The agency dedicates an entire section to the use of the Fells by walkers, hikers, mountain bikers, dog owners, birders, and naturalists.
The plan makes 75 recommendations in all, spread over seven different goal areas, including protecting water resources and wetlands, securing rare species' habitats, preserve cultural landmarks, enhance recreation, increase compliance by users, interpreting the Fells's history, and fostering better partnerships.
The recommendations, which are non-binding and contain no timetable or requirement for implementation, will go into effect as financial and other resources become available to the agency, the report says.
Among some of the more dramatic changes suggested are the renovation of the Sheepfold parking area to improve access and parking, and to close more than 20 miles of unauthorized trails.
Also expected are new maps and improved trail markings for ease of navigation.
In addition to two new seasonal rangers, the DCR also calls for occasional mounted patrol to enhance compliance with trail rules and regulations, including the possibility of performing a "sweep" of the park if needed at peak times of noncompliance.
The agency also seeks to form memorandum of understanding with major user groups, a formalization of relationships that have developed over the extensive comment periods and input sessions held by the state.
These steps, the agency hopes, will create a culture of compliance.
"DCR rangers will write citations for flagrant or repeated" rule-breaking, said Curt Rudge, DCR's chief ranger.
The sharpest disagreement has long been between members of the Boston chapter of the New England Mountain Bike Association, who seek more equitable access to trails for riding, and the Friends of the Fells, a nature group that advocates for stricter rules on preservation.
The state found that hiking or walking have similar environmental impacts as mountain biking, and that while a "potential for conflict" exists between the camps, the report says, officially sanctioned areas for each use should be expanded.
"I have friends who are dog-walkers. I have friends who are mountain bikers," said Bryan Hamlin, the chairman of the board of directors for the Friends group. "No matter what the plan is, it won't work unless we make it work."

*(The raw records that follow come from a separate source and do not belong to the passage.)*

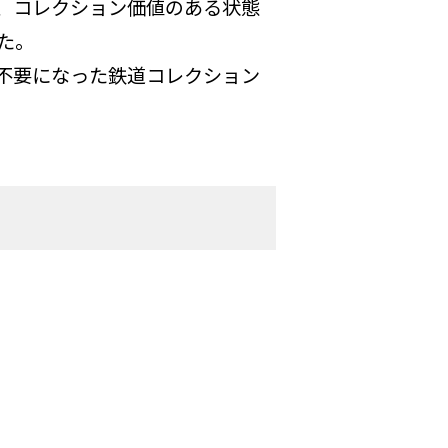
、コレクション価値のある状態
た。
不要になった鉄道コレクション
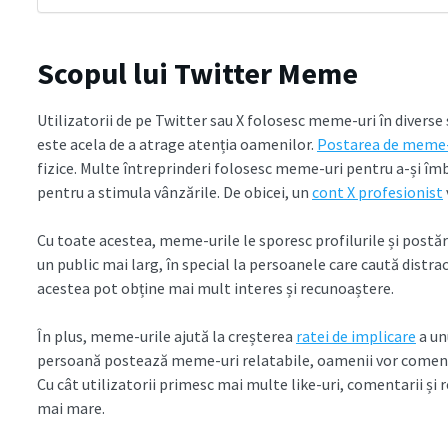
Scopul lui Twitter Meme
Utilizatorii de pe Twitter sau X folosesc meme-uri în diverse 
este acela de a atrage atenția oamenilor.
Postarea de meme-
fizice. Multe întreprinderi folosesc meme-uri pentru a-și î
pentru a stimula vânzările. De obicei, un
cont X profesionist
Cu toate acestea, meme-urile le sporesc profilurile și postări
un public mai larg, în special la persoanele care caută distr
acestea pot obține mai mult interes și recunoaștere.
În plus, meme-urile ajută la creșterea
ratei de implicare
a un
persoană postează meme-uri relatabile, oamenii vor coment
Cu cât utilizatorii primesc mai multe like-uri, comentarii și 
mai mare.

Adam Glick, president of the mountain bikers' Boston chapter, said that his members may still be skeptical, although more trails for riding around the Dark Hollow area are planned, as well as some single-track loops in the eastern section of the park.
"If this plan is perceived to not offer significant change, you won't get compliance," said Glick.

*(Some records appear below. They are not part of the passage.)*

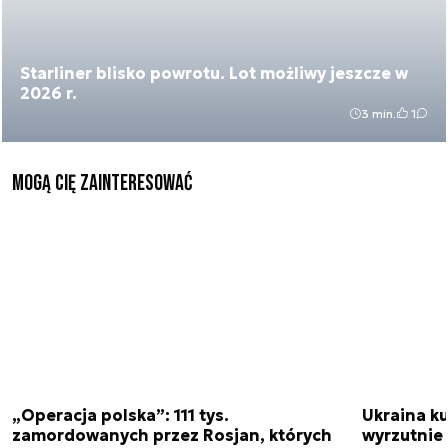
Starliner blisko powrotu. Lot możliwy jeszcze w
2026 r.
3 min.
1
Mogą Cię zainteresować
„Operacja polska”: 111 tys.
Ukraina ku
zamordowanych przez Rosjan, których
wyrzutnie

Also miffed were some dog owners, who scored a victory earlier this year when a preliminary finding by the DCR promised a trial run of an off-leash dog area at the popular Sheepfold meadow.

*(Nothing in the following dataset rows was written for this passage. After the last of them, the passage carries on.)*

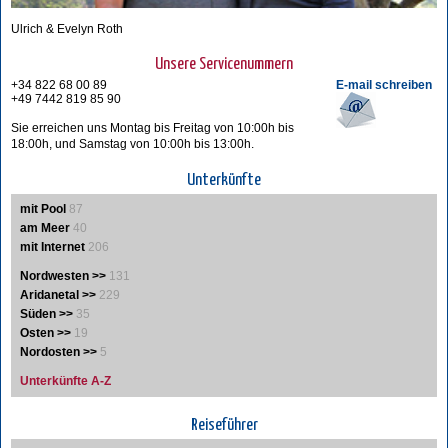
Ulrich & Evelyn Roth
Unsere Servicenummern
+34 822 68 00 89
E-mail schreiben
+49 7442 819 85 90
Sie erreichen uns Montag bis Freitag von 10:00h bis
18:00h, und Samstag von 10:00h bis 13:00h.
Unterkünfte
mit Pool
87
am Meer
40
mit Internet
206
Nordwesten >>
131
Aridanetal >>
229
Süden >>
35
Osten >>
19
Nordosten >>
5
Unterkünfte A-Z
Reiseführer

But the state requires that all other areas of the park remain on-leash, including on all trails, which drew criticism and disappointment from some dog owners who said they sought off-leash trail walking.
"I think dog owners are going to be very disappointed," said David Monihan of FellsDOG, who lamented the continued off-leash trail ban.
While much of the attention has been focused on the feuding user groups, the state's plan for the Fells is largely aimed at natural preservation.
The state calls for protection of the expansive adjacent watershed that supplies Winchester with drinking water; the rare wildlife and their habitats; the historic buildings and structures that dot the landscape; and of the rare swaths, five in all, of 10-acre patches of untouched forest.
To achieve the goals, the agency plans to close more than 20 miles of redundant, damaging, or unauthorized trails, and slice the reservation into three tiered zones that correspond to the sensitivity of the surrounding wildlife.
Enforcement will be ramped up, as well. Two seasonal park rangers will be hired, said Samantha Overton, acting director of urban parks and recreation.
More rangers, more ticket-writing, and a beefier presence is on the way, said Rudge, the chief ranger.
Echoing the sentiment of exasperation that seemed to ripple through the crowd, Hamlin, of the Friends of the Fells, struck a conciliatory note.
"We can't always get what we want," he said.